The process that led to the algorithm recognizes several important steps. In 1931, Andrei Kolmogorov introduced the differential equations corresponding to the time-evolution of stochastic processes that proceed by jumps, today known as Kolmogorov equations (Markov jump process) (a simplified version is known as master equation in the natural sciences). It was William Feller, in 1940, who found the conditions under which the Kolmogorov equations admitted (proper) probabilities as solutions. In his Theorem I (1940 work) he establishes that the time-to-the-next-jump was exponentially distributed and the probability of the next event is proportional to the rate. As such, he established the relation of Kolmogorov's equations with stochastic processes.

Later, Doob (1942, 1945) extended Feller's solutions beyond the case of pure-jump processes. The method was implemented in computers by David George Kendall (1950) using the Manchester Mark 1 computer and later used by Maurice S. Bartlett (1953) in his studies of epidemics outbreaks. Gillespie (1977) obtains the algorithm in a different manner by making use of a physical argument.

Idea

= Mathematics =

In a reaction chamber, there are a finite number of molecules. At each infinitesimal slice of time, a single reaction might take place. The rate is determined by the number of molecules in each chemical species.

Naively, we can simulate the trajectory of the reaction chamber by discretizing time, then simulate each time-step. However, there might be long stretches of time where no reaction occurs. The Gillespie algorithm samples a random waiting time until some reaction occurs, then take another random sample to decide which reaction has occurred.

The key assumptions are that

each reaction is Markovian in time
there are no correlations between reactions

Given the two assumptions, the random waiting time for some reaction is exponentially distributed, with exponential rate being the sum of the individual reaction's rates.

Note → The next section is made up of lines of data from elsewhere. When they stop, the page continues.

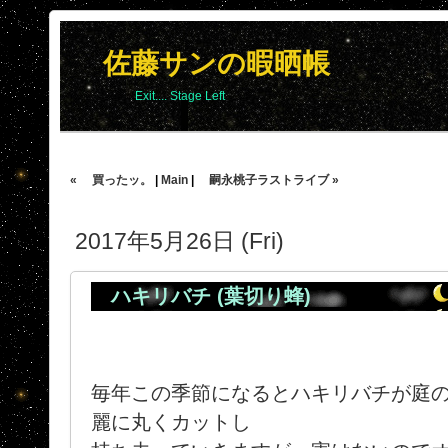
佐藤サンの暇晒帳
Exit.... Stage Left
« 買ったッ。
|
Main
|
嗣永桃子ラストライブ »
2017年5月26日 (Fri)
ハキリバチ (葉切り蜂)
毎年この季節になるとハキリバチが庭
麗に丸くカットし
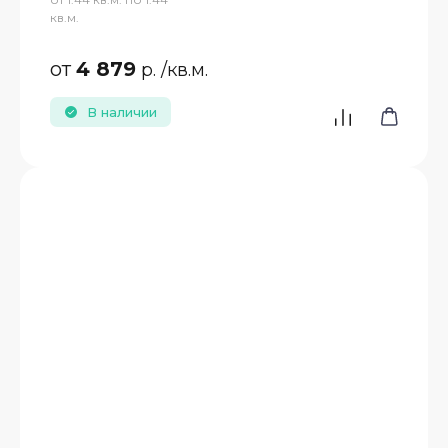
кв.м.
от
4 879
р.
/кв.м.
В наличии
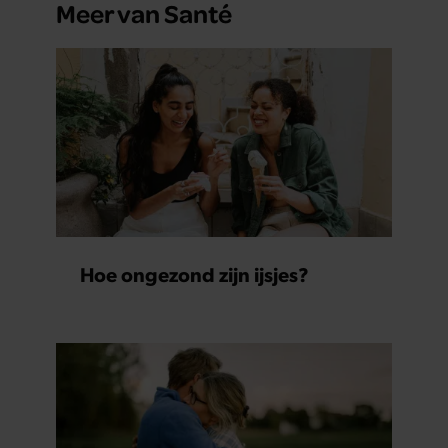
Meer van Santé
partners kunnen deze gegevens combineren met andere
informatie die u aan ze heeft verstrekt of die ze hebben
verzameld op basis van uw gebruik van hun services. U
gaat akkoord met onze cookies als u onze website blijft
gebruiken.
Hoe ongezond zijn ijsjes?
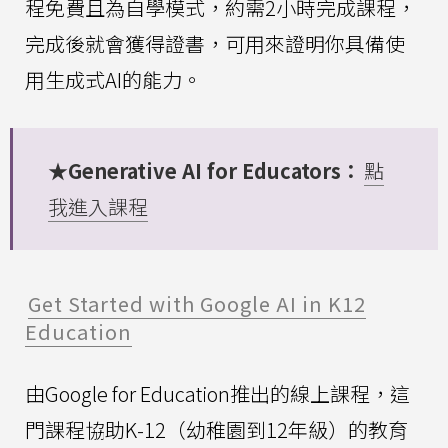
程免費且為自學模式，約需2小時完成課程，
完成後就會獲得證書，可用來證明你具備使
用生成式AI的能力。
★Generative AI for Educators：
點
我進入課程
Get Started with Google AI in K12
Education
由Google for Education推出的線上課程，這
門課程協助K-12（幼稚園到12年級）的教育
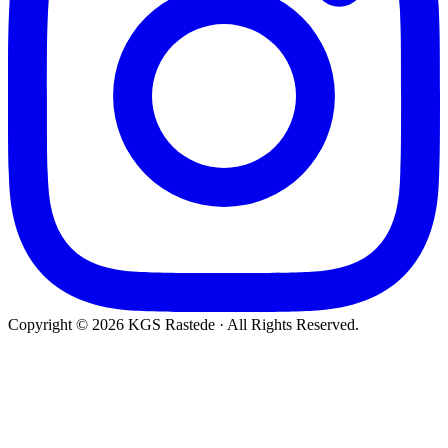
Copyright © 2026 KGS Rastede · All Rights Reserved.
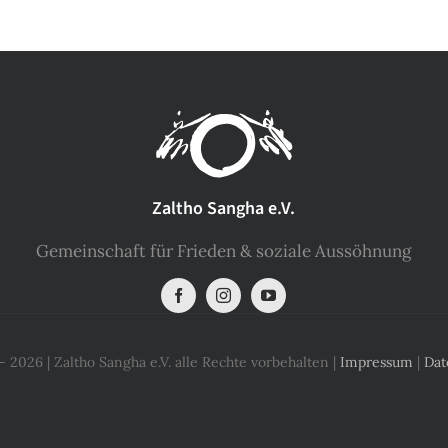
Zaltho Sangha e.V.
Gemeinschaft für Frieden & soziale Aussöhnung
 2026 | Zaltho Sangha e.V. alle Rechte vorbehalten |
Impressum
|
Dat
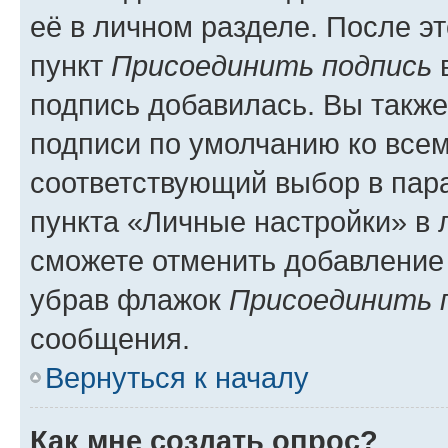
её в личном разделе. После э
пункт
Присоединить подпись
в
подпись добавилась. Вы такж
подписи по умолчанию ко все
соответствующий выбор в па
пункта «Личные настройки» в 
сможете отменить добавление
убрав флажок
Присоединить 
сообщения.
Вернуться к началу
Как мне создать опрос?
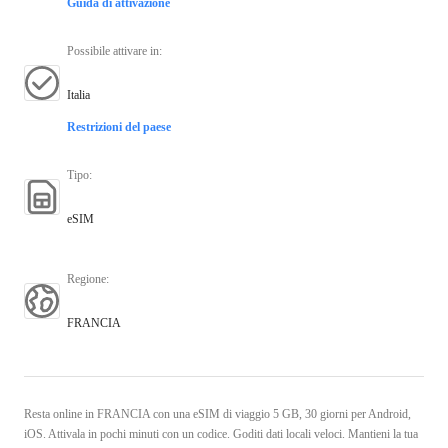
Guida di attivazione
Possibile attivare in
:
Italia
Restrizioni del paese
Tipo
:
eSIM
Regione
:
FRANCIA
Resta online in FRANCIA con una eSIM di viaggio 5 GB, 30 giorni per Android,
iOS. Attivala in pochi minuti con un codice. Goditi dati locali veloci. Mantieni la tua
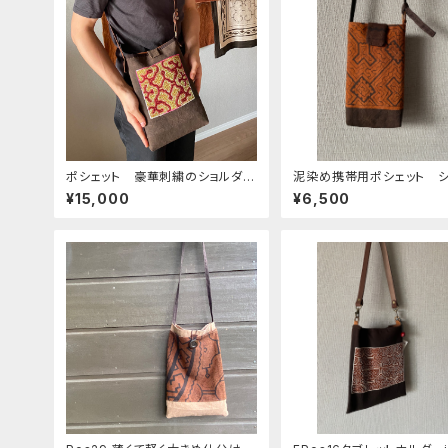
ポシェット 豪華刺繍のショルダー
泥染め携帯用ポシェット 
ポシェット 赤と黄色特大 縦長
族の泥染め シンプルで軽
¥15,000
¥6,500
ふかふか マグネットホック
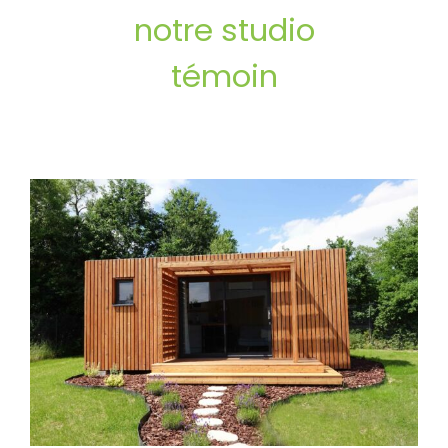
notre studio
témoin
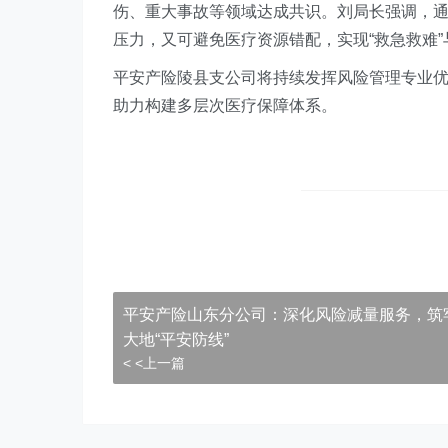
伤、重大事故等领域达成共识。刘局长强调，
压力，又可避免医疗资源错配，实现“救急救难”
平安产险陵县支公司将持续发挥风险管理专业优
助力构建多层次医疗保障体系。
平安产险山东分公司：深化风险减量服务，筑
大地“平安防线”
< <上一篇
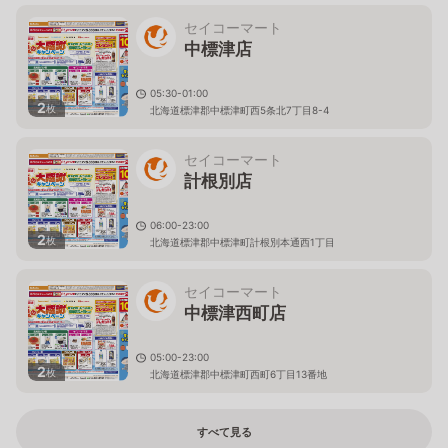
セイコーマート
中標津店
05:30-01:00
2
枚
北海道標津郡中標津町西5条北7丁目8-4
セイコーマート
計根別店
06:00-23:00
2
枚
北海道標津郡中標津町計根別本通西1丁目
セイコーマート
中標津西町店
05:00-23:00
2
枚
北海道標津郡中標津町西町6丁目13番地
すべて見る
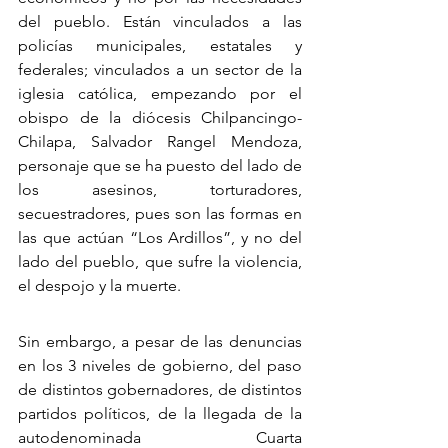
del pueblo. Están vinculados a las 
policías municipales, estatales y 
federales; vinculados a un sector de la 
iglesia católica, empezando por el 
obispo de la diócesis Chilpancingo-
Chilapa, Salvador Rangel Mendoza, 
personaje que se ha puesto del lado de 
los asesinos, torturadores, 
secuestradores, pues son las formas en 
las que actúan “Los Ardillos”, y no del 
lado del pueblo, que sufre la violencia, 
el despojo y la muerte.
Sin embargo, a pesar de las denuncias 
en los 3 niveles de gobierno, del paso 
de distintos gobernadores, de distintos 
partidos políticos, de la llegada de la 
autodenominada Cuarta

= Validity in biochemical simulations =

Traditional continuous and deterministic biochemical rate equations do not accurately predict cellular reactions since they rely on bulk reactions that require the interactions of millions of molecules. They are typically modeled as a set of coupled ordinary differential equations. In contrast, the Gillespie algorithm allows a discrete and stochastic simulation of a system with few reactants because every reaction is explicitly simulated. A trajectory corresponding to a single Gillespie simulation represents an exact sample from the probability mass function that is the solution of the master equation.

The physical basis of the algorithm is the collision of molecules within a reaction vessel. It is assumed that collisions are frequent, but collisions with the proper orientation and energy are infrequent. It is assumed that the reaction environment is well mixed.

Algorithm

A review (Gillespie, 2007) outlines three different, but equivalent formulations; the direct, first-reaction, and first-family methods, whereby the former two are special cases of the latter. The formulation of the direct and first-reaction methods is centered on performing the usual Monte Carlo inversion steps on the so-called "fundamental premise of stochastic chemical kinetics", which mathematically is the function

: $p(\tau,j\mid\boldsymbol{x},t) = a_j(\boldsymbol{x})\exp\left(-\tau\sum_{j} a_{j}(\boldsymbol{x})\right),$

where each of the $a$ terms are propensity functions of an elementary reaction, whose argument is $\boldsymbol{x}$ , the vector of species counts. The $\tau$ parameter is the time to the next reaction (or sojourn time), and $t$ is the current time. To paraphrase Gillespie, this expression is read as "the probability, given $\boldsymbol{X}(t) = \boldsymbol{x}$ , that the system's next reaction will occur in the infinitesimal time interval $[t+\tau, t+\tau+d\tau]$ , and will be of stoichiometry corresponding to the $j$ th reaction". This formulation provides a window to the direct and first-reaction methods by implying $\tau$ is an exponentially-distributed random variable, and $j$ is "a statistically independent integer random variable with point probabilities $a_{j}(\boldsymbol{x}) / \sum_{j}a_{j}(\boldsymbol{x})$ ".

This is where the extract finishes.